Fig. 1 is a diagram showing the measurement system of the present invention, Fig. 2 is a perspective view of the light receiving part, Fig. 3 is a key positioning diagram, Fig. 4 is a diagram showing an example of detection of the light receiving part, and Fig. 5 is a diagram showing a detection example of the light receiving part. Circuit diagram of signal processing from light receiving section,
FIG. 6 is a diagram showing the control system of the single cylinder lock assembly device. 1...Light source, 2...Lens, 3...Key 1.4...

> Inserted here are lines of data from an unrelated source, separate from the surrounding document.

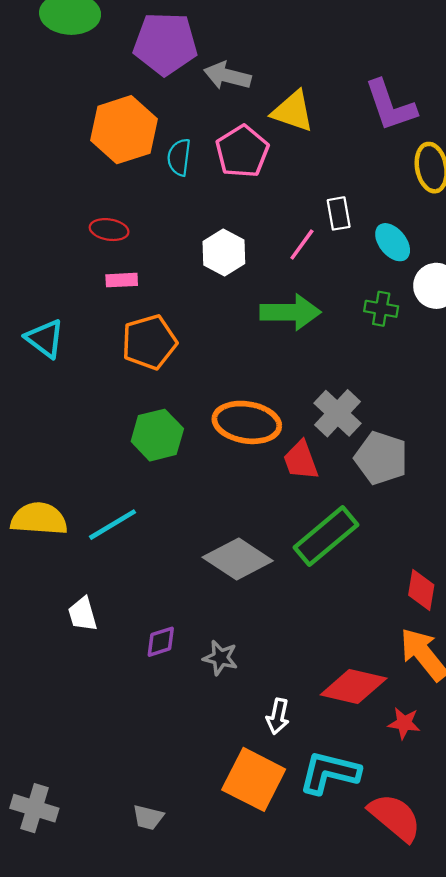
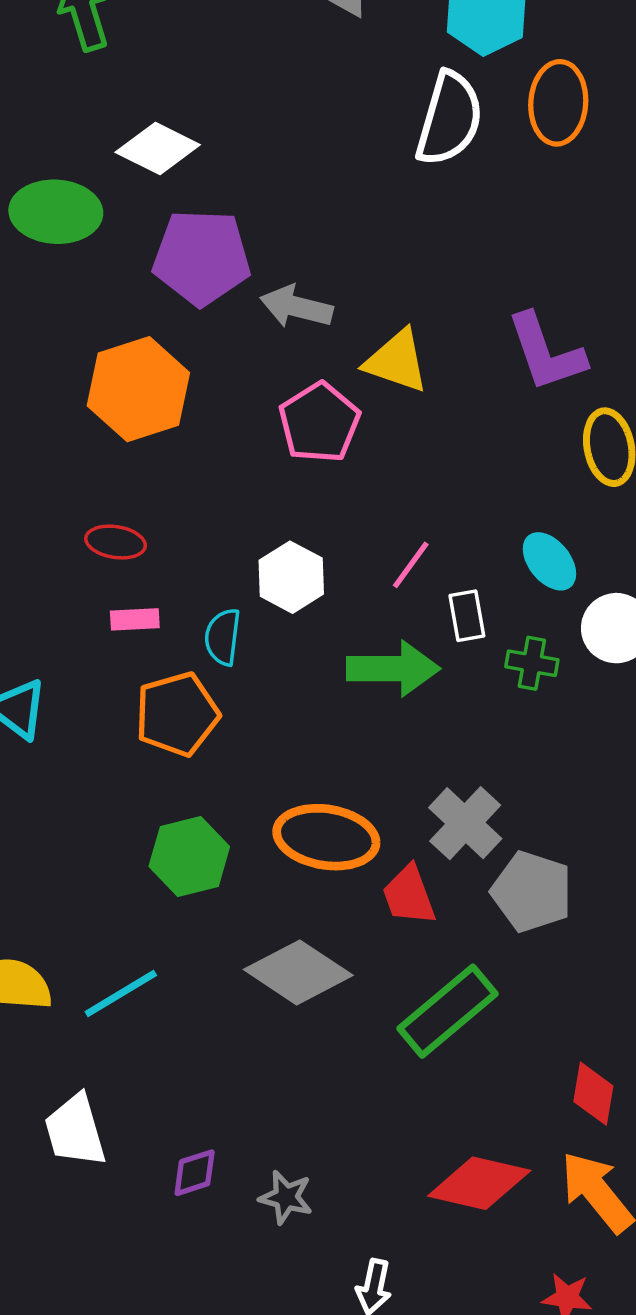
cyan semicircle: (179, 157) -> (223, 637), moved
white rectangle: (339, 213) -> (467, 616), moved
gray diamond: (238, 559) -> (298, 972), moved
white trapezoid: (83, 614) -> (75, 1131), size x1.4
red diamond: (354, 686) -> (479, 1183), moved

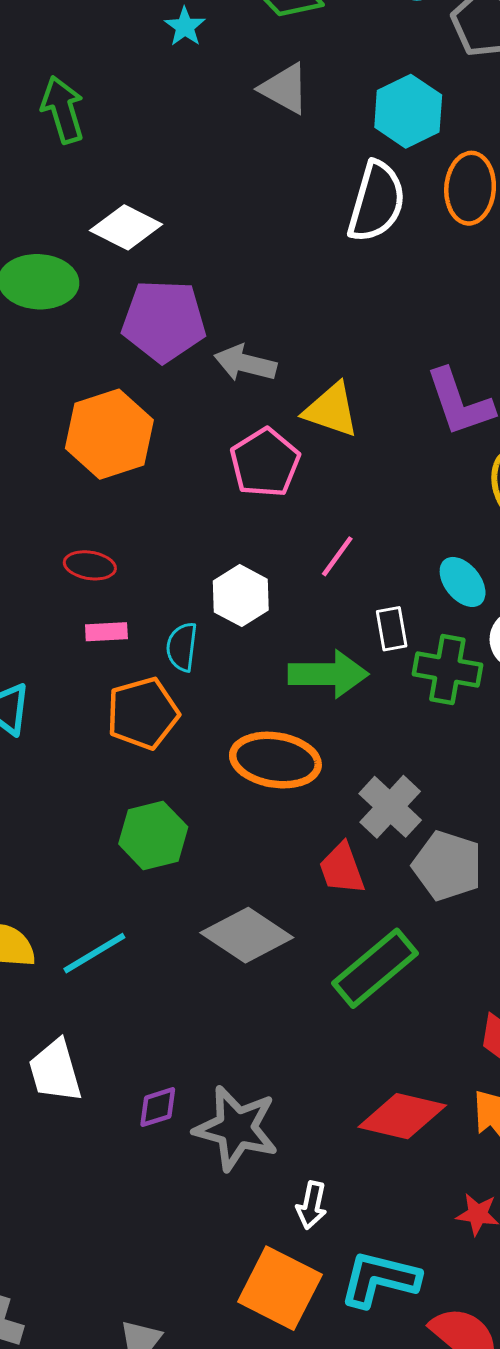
pink line: (411, 565) -> (337, 556), moved
green cross: (532, 663) -> (447, 669), size x1.5
orange ellipse: (326, 837) -> (275, 760), moved
gray star: (286, 1197) -> (236, 1128), size x1.8

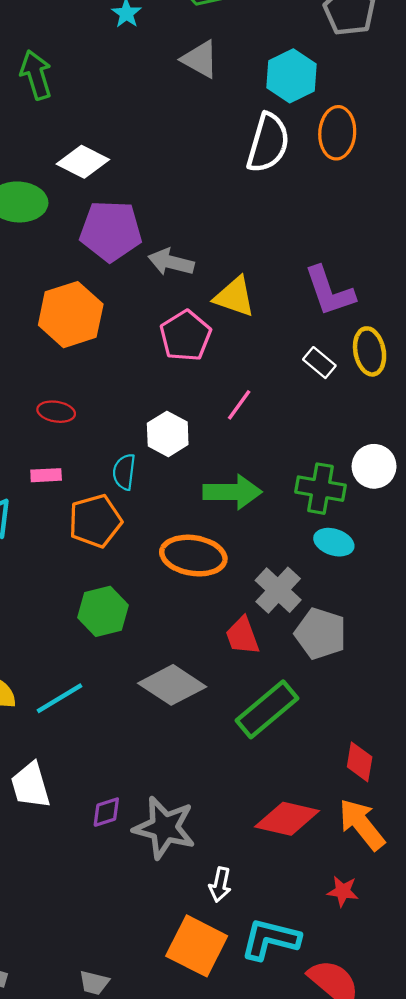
cyan ellipse: (463, 582) -> (334, 542), moved, turned -33
white rectangle: (392, 629) -> (319, 363), moved, turned -40
pink rectangle: (106, 632) -> (46, 475), moved

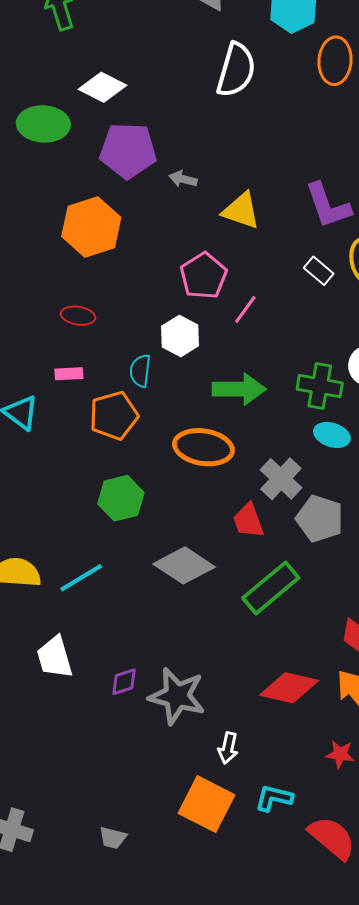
white semicircle: (268, 143) -> (236, 70), moved
gray arrow: (171, 262) -> (183, 179), size x0.7
pink pentagon: (186, 336) -> (203, 276), moved
cyan L-shape: (270, 939) -> (274, 798), size x0.7

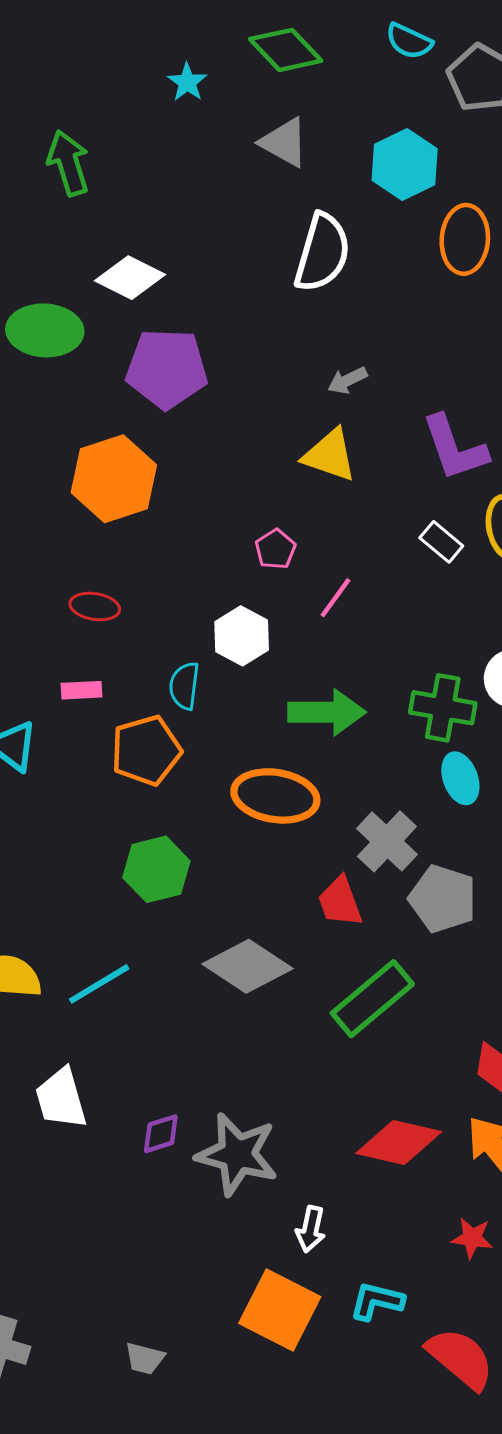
gray arrow: (183, 179) -> (347, 380), moved, turned -40
pink pentagon: (203, 276) -> (275, 549), size x0.6
cyan ellipse: (332, 435) -> (460, 778), turned 52

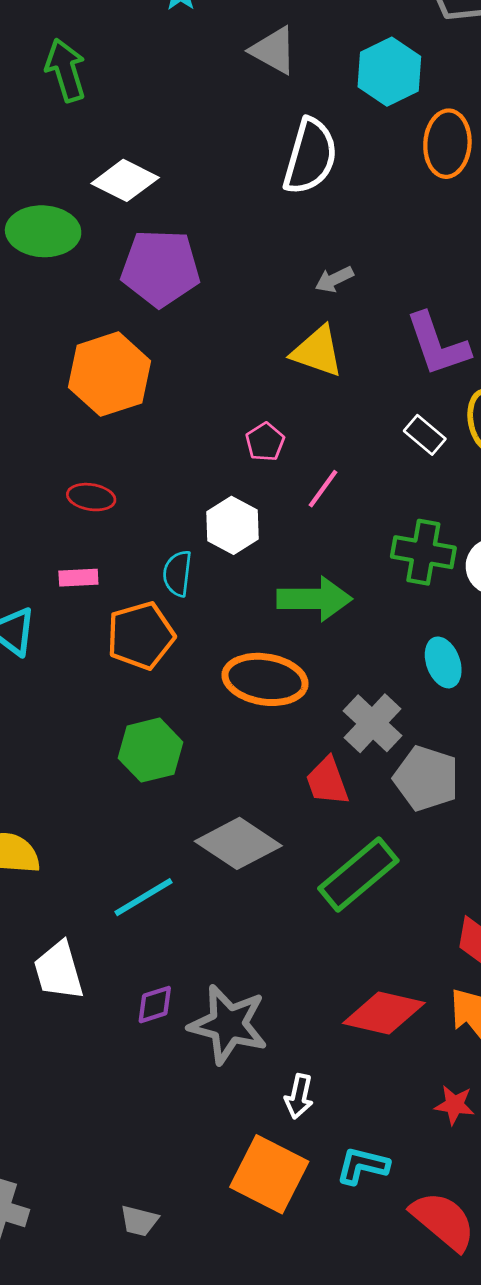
green cross: (443, 708) -> (423, 552), moved
cyan line: (99, 984) -> (143, 897), moved

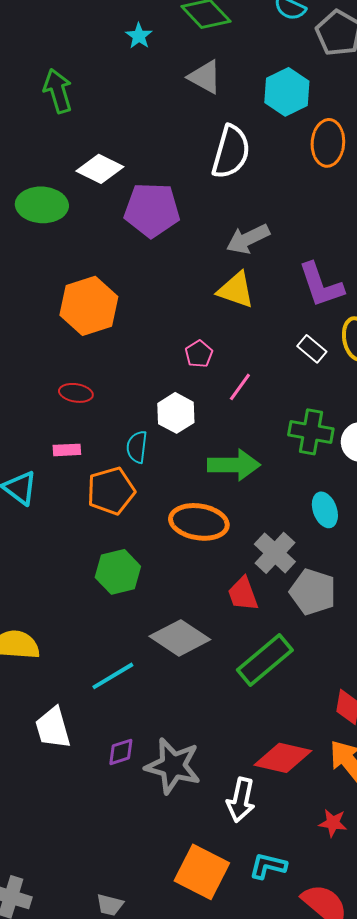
purple pentagon: (160, 268) -> (152, 210), moved
gray arrow: (334, 279) -> (248, 239), size x1.6
white arrow: (299, 1096) -> (241, 800), moved, size x1.4

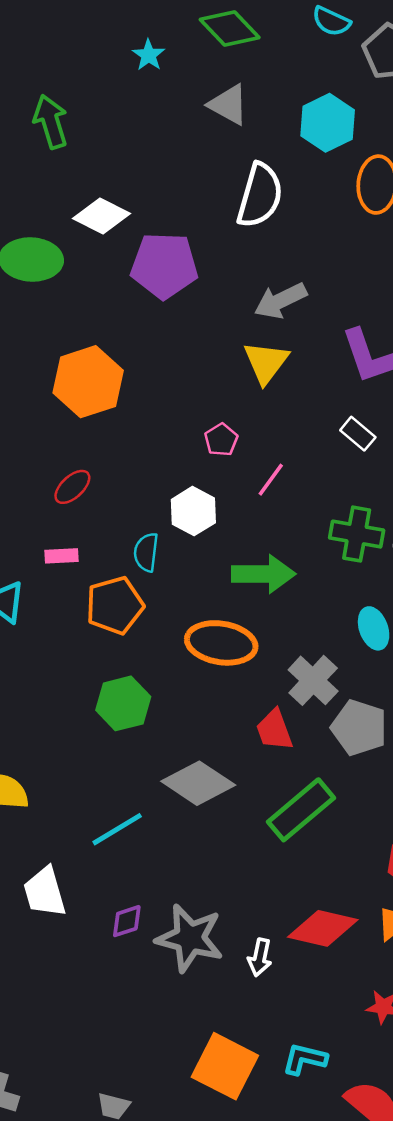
yellow triangle: (236, 290) -> (266, 362), turned 48
red ellipse: (76, 393) -> (72, 487), turned -52
white arrow: (241, 800) -> (260, 957), moved, size x0.7

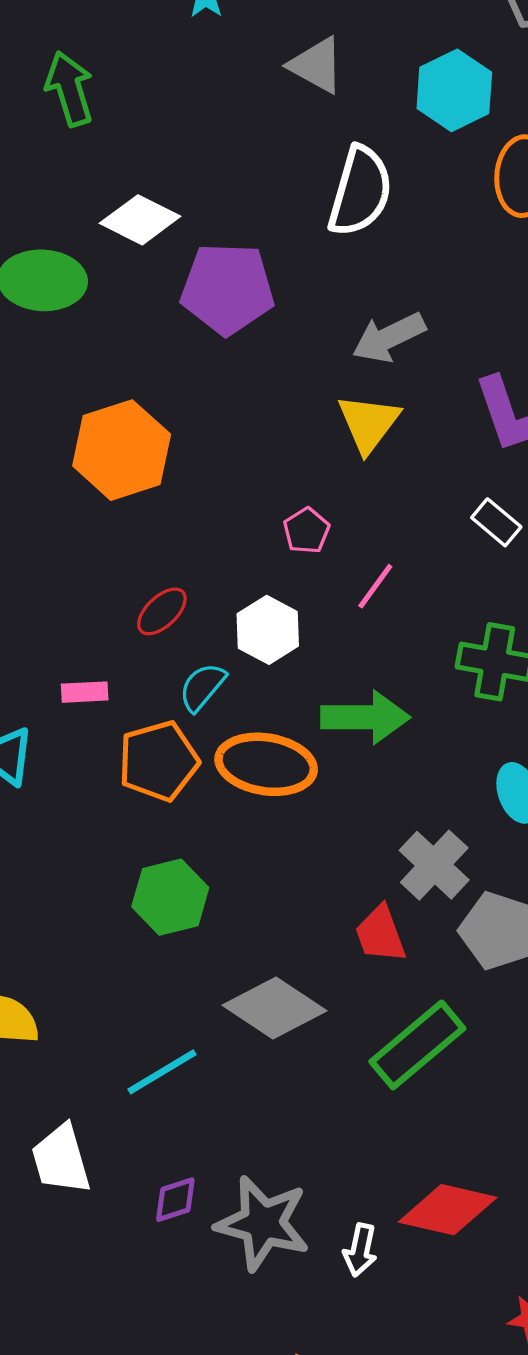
red ellipse: (72, 487) -> (162, 611), moved
cyan semicircle: (146, 552) -> (202, 687), turned 33
orange ellipse: (221, 643) -> (266, 764), moved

- Light receiving section, 40... Photoelectric conversion section, 41... Slit. Takeho Applicant: Hitachi Electronics Engineering Co., Ltd. Patent Attorney Juju Hon-Masa Figure 1 Figure 2 Figure 3 Figure 4 - 4041'+Li 41 Figure 5 Figure 6

Claims (1)

[Scope of Claims] 1. A means for irradiating a key of a cylinder lock piece placed at a measurement position, and a means for receiving reflected light or transmitted light from the key due to the irradiation, and receiving light corresponding to the shape of the key thread of the key. A cylinder lock for assembling a cylinder lock, comprising a part, a means for taking in the light reception signal from the light receiving part and calibrating it with a calibration signal of a measurement system, and a means for taking in the output from the calibration means and storing it as data for cylinder lock assembly. Key shape detection device. 2. The signal for calibration of the measurement system is a signal obtained by irradiating light from the above means without placing the key of the cylinder lock at the measurement position and without using the light receiving section. key shape detection device. 3. The light receiving section has a planar shape and is composed of a plurality of photoelectric conversion sections separated by a plurality of slits, and each photoelectric conversion section corresponds to the size of the area of the light irradiated onto the light receiving area of the conversion section. A key shape detection device according to claim 1 or 2, which is configured to output a signal.